As the performance of these algorithms is dependent on data used for their training, there is a genuine risk that their execution will be unsatisfactory when applied to data from other institutions [16]. Therefore, for the adoption of these applications, it is necessary to validate their results, through a careful analysis of effectiveness, quality, and safety [18].

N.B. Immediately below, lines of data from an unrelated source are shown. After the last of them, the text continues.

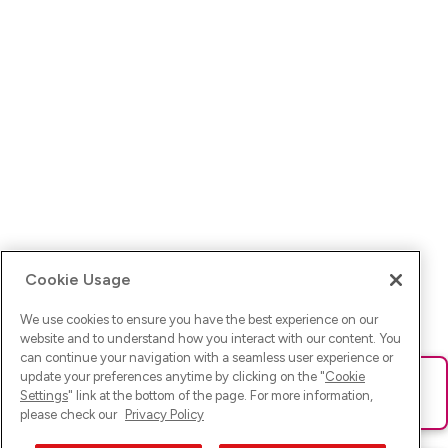
Cookie Usage
We use cookies to ensure you have the best experience on our
website and to understand how you interact with our content. You
can continue your navigation with a seamless user experience or
update your preferences anytime by clicking on the "
Cookie
Ups! Da ist was schief gelaufen. Bitte lade die Seite neu oder
Settings
" link at the bottom of the page. For more information,
versuche es erneut.
please check our
Privacy Policy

The purpose of this study is to validate the results of AI algorithms in the stratification of pulmonary changes in chest CT with multicenter data through scientific methodology to correlate pulmonary involvement with the clinical outcome of patients.

Hypothesis

The Machine Learning model based on clinical, radiological and epidemiological data will be able to identify imaging and clinical factors correlated to disease severity, and possibly estimate prognosis (hospitalization needs, ICU admission, orotracheal intubation), especially in pandemic times.

Objectives

Main objective

Develop a model for stratification of pulmonary changes, using AI algorithms. The model will receive a Chest CT as input and will output the stratification of lung parenchyma, discerning regions of the lung with different densities.

Secondary objectives

  • To evaluate possible changes in Chest CT, through a score, that suggest a worse prognosis in patients with COVID-19, and to identify patterns correlated with worse clinical developments, to guide, in the prospective unfolding of the study, the evaluation of prognostic markers arising automated analyses of Chest CT and contribute to prioritizing treatment according to severity (orotracheal intubation, hospitalization).
  • Organize a database with medical images and their respective anonymised reports for CT modality, in different morph-functional changes, in patients with acute respiratory syndromes.
  • Evaluate the performance of AI algorithms in this data for tasks such as classification, segmentation, image registration and interpretation of reports.
  • Evaluate the impact of the use of these models on medical practice of imaging professionals.

Materials and methods

We will conduct a retrospectively longitudinal multicenter study (9 Institutions) with at least 160 patients hospitalized from March to May 2020 due to clinical signs and symptoms of acute respiratory syndrome. This study was approved by our National Ethics committee (CONEP) (CAAE: 30548620.0.1001.0008) and approved across each participating center’s ethics committee (Universidade Federal do Rio de Janeiro, Universidade do Estado do Rio de Janeiro, Universidade Federal de São Paulo, Hospital 9 de julho, Hospital São Lucas, Hospital Santa Paula, Hospital Alemão Oswaldo Cruz). CONEP is the central ethics committee. We requested waiver of the consent form due to the retrospective study design.

Study population

Eligible patients for the study must meet the following characteristics will be considered eligible for the study:

  1. Signs and symptoms of acute respiratory syndrome
  2. Positive epidemiological history for COVID-19, which may include recent contact (last 14 days) with a confirmed or suspected case, recent trip (last 14 days) to a high-incidence location, or presentation of symptoms after the start of the community transmission phase of SARS-CoV-2 (after 3/20/2020) when the date of hospitalization.
  3. Have performed, when symptomatic, a chest computed tomography.

Exclusion criteria

  1. Presence of neoplastic (primary or metastatic) lung lesions, manifested as nodules, masses, consolidations, septal thickening (lymphatic carcinomatosis) or pleural thickening;
  2. Chest CT with the presence of movement, acquisition or reconstruction artefacts that make it impossible to apply the segmentation algorithms;
  3. CT exams with low quality pulmonary segmentation, or slice thickness greater than 3.0 mm.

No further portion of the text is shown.